Oregon legalized marijuana back in 2015, becoming one of the first of many states to legalize it. The spectrum of the legalization of drugs is and has been broadening for the past few years at a rapid pace. States are continuing to legalize the use and possession of this drug more and more. Oregon is now the first state to officially decriminalize the following list: cocaine, heroin, oxycodone, methamphetamines, and psychedelics. 

One of Oregon’s main concerns was how many of their citizens were addicted to and abused hard drugs. According to the Oregon Nurses Association, the Oregon Chapter American College of Physicians, and the Oregon Academy of Family Physicians, one in 11 Oregonians is addicted to drugs and nearly 2 people die every day from overdoses in the state. This will drastically help Oregon in their fight to prevent hard drug usage in their communities. 

The decriminalization of these drugs and the decreased drug usage will also help to decrease the crime rate in the state. Oregon has a very high rate of citizens convicted or charged with misdemeanors for possession of controlled substances. With this new law in place, it was estimated by the Oregon Criminal Justice Commission that about 3,700 fewer Oregonians per year will be convicted or charged.
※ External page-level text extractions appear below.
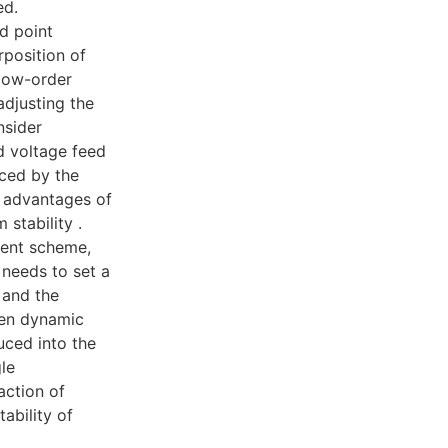
ed.
d point
position of
 low-order
adjusting the
nsider
id voltage feed
ced by the
e advantages of
stability .
ient scheme,
 needs to set a
n and the
een dynamic
uced into the
le
action of
ability of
This gradual decrease will help Oregon remain a safer state all together. 

While under these new conditions, another main concern is safety of drug use. With all these new legal substances, many  will most likely be ingested in more common situations. With this in mind, the drug user needs to be aware of how a substance can affect you and to still do them in safe and appropriate environments. 

Oregon has dominated in the fight for justice for psychedelics and other “hard drugs.” This is a very big step in the race for justice, and many Oregonians are currently very proud of their state. This will be revolutionary. Hopefully, Oregon will grow and maintain a safer and less substance abuse induced community.